Michael Frey, B.A. '83, is supervisor of Sully District, the westernmost district of the county. Catherine Martin Hudgins, M.P.A. '94, is supervisor of Hunter Mill District, which is north of George Mason. Dana Kauffman, B.S. '79, M.P.A. '82, is supervisor of Lee District, which is southeast of the university. And Stuart Mendelsohn, J.D. '84, is supervisor of the Dranesville District, the northernmost district of the county. As supervisors, their job is to establish county government policy, pass resolutions and ordinances, approve the budget, set tax rates, approve land use plans, and make appointments.
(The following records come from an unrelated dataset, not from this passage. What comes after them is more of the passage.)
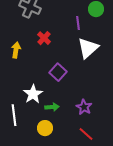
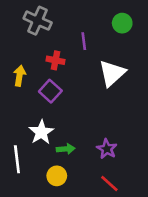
purple line: (78, 23) -> (84, 41), moved
red cross: (44, 38) -> (55, 60), turned -32
purple square: (58, 72) -> (50, 91), moved

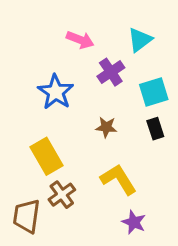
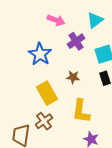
yellow rectangle: (46, 156) -> (47, 93), moved
yellow L-shape: (118, 179) -> (81, 111), turned -140

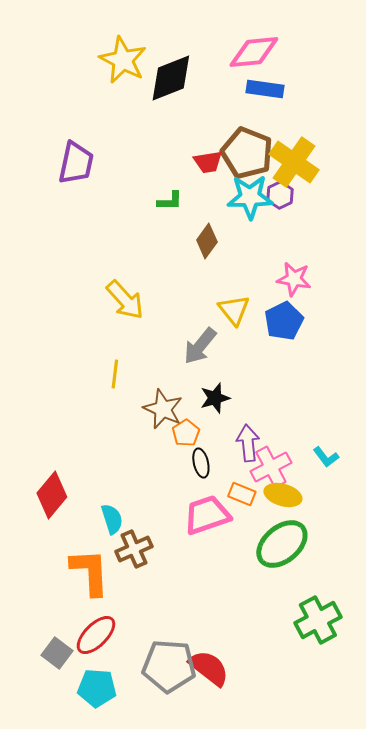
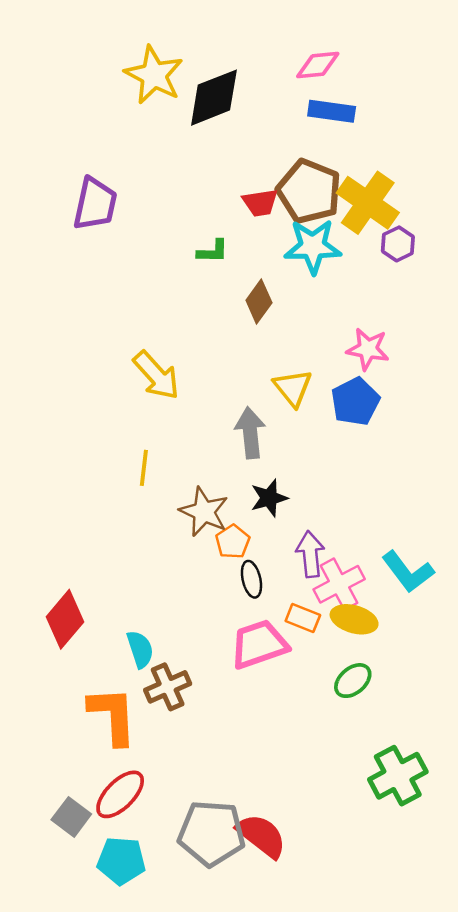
pink diamond: (254, 52) -> (318, 65), size x0.7
purple hexagon: (280, 195) -> (398, 244), moved
gray arrow: (200, 346) -> (250, 433), turned 135
cyan L-shape: (326, 457) -> (408, 572), size x1.6
green ellipse: (282, 544) -> (353, 681), size x0.6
Elected as supervisor for the first time in 1991, Michael Frey has been re-elected twice. He paid his own way through school, working during the day and going to school at night. In 1983, he was named one of the Outstanding Young Men in America.

While Frey doesn't want to rule out the possibility of running for higher office later on, he loves working at the local level. Having worked on "The Hill" many years ago, he knows that changing things for the better at the national level is much more difficult. "You're closer to the big-time action, but from a personal standpoint, you don't do as much. You don't see the fruits of your labor." It's a lot easier to make a difference and to solve problems at the local level, he says. "If someone calls who is wanting a street light or a stop sign or is having problems with drainage next door, you can solve the problem." Although the job does provide the opportunity to work on some large projects, like planning highways and developments, the "bulk of the job is helping people through the process, and making government work for them and not against them," he says.
Cathy Hudgins

Frey moved several times during his college career and attended several universities before receiving his degree. He believes one of George Mason's greatest advantages is the quality of its faculty. Because he attended school in the evenings, he had many professors who were part time. They pursued their careers during the day and taught a course or two in their respective fields in the evenings. As a result of their real-world experience, "I didn't come out of college with some kind of idealistic, textbook-driven view of the world," Frey says. "You can argue that some campuses are not necessarily the real world. But Mason is. It's a part of the community."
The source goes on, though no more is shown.